Further, it follows that

\[\int_{0}^{t} \|C(t,s)\| ds + \int_{t}^{\infty} \|C(u,t)\| du\] \[= \int_{0}^{t} \frac{2t}{(t^{2}+4)^{2}} ds + \int_{t}^{\infty} \frac{2u}{(u^{2}+4)^{2}} du = \frac{3t^{2}+4}{(t^{2}+4)^{2}} \le \frac{9}{32} = R.\]

Thus, all the assumptions of Theorem 3.1 are satisfied. Hence, we can conclude that all solutions of Eq. (7) are continuable and bounded.

The trajectories of the solutions of Eq. (7) are shown in Figure 1.

Figure 1 Time evolution of the states X(t) and Y(t) of Eq. (8).

4 Conclusion

A nonlinear integro-vector differential equation of the second order was considered.
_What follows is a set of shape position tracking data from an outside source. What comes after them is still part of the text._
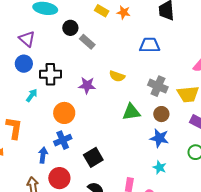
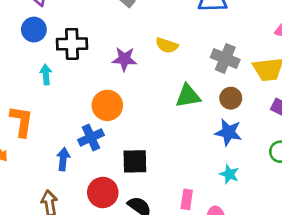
cyan arrow: (32, 95) -> (46, 74), turned -40
orange circle: (64, 113) -> (107, 105), moved
black square: (93, 157) -> (135, 161), turned 30
red circle: (59, 178) -> (103, 192), moved

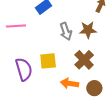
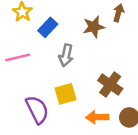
brown star: (88, 30) -> (94, 27), moved
gray arrow: (66, 31) -> (66, 55), moved, turned 42

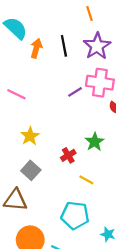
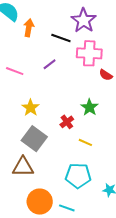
black line: (64, 46) -> (61, 38), moved, turned -54
purple line: (75, 92) -> (50, 64), moved
gray square: (31, 170) -> (34, 139), size x1.4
Sufficient conditions were obtained that guarantee the global existence and boundedness of the solutions of the equation considered. Our analysis is based on the successful definition of a suitable Lyapunov functional. In this particular case, we gave an example and employed MATLAB-Simulink to display the behaviors of the orbits of the equation considered. The result of this paper is new and correct, and it improves and complements that found in literature.

Acknowledgements

The author thanks the main editor and anonymous referees for their valuable comments and suggestions leading to improvement of this paper.